- [To do] Give the lines below again exactly, starting with the line that holds "Winkelriedstrasse 82" and going on through the line that holds "Montag - Donnerstag".

- [Source information]
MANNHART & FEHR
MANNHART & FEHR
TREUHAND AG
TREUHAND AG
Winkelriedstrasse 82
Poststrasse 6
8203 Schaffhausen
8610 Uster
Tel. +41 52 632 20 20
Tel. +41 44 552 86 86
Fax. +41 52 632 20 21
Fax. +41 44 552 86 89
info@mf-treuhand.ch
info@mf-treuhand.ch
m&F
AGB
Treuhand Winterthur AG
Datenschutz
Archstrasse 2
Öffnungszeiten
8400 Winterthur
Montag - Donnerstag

...

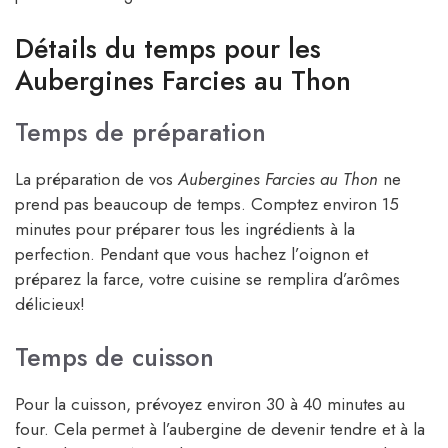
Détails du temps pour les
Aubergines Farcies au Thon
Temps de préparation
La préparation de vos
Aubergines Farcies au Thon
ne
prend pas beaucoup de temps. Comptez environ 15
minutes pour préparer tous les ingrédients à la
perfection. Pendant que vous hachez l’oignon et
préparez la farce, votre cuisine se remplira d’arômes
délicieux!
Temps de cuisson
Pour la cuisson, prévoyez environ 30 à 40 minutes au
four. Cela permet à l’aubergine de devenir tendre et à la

- [Exercise output]
Winkelriedstrasse 82
Poststrasse 6
8203 Schaffhausen
8610 Uster
Tel. +41 52 632 20 20
Tel. +41 44 552 86 86
Fax. +41 52 632 20 21
Fax. +41 44 552 86 89
info@mf-treuhand.ch
info@mf-treuhand.ch
m&F
AGB
Treuhand Winterthur AG
Datenschutz
Archstrasse 2
Öffnungszeiten
8400 Winterthur
Montag - Donnerstag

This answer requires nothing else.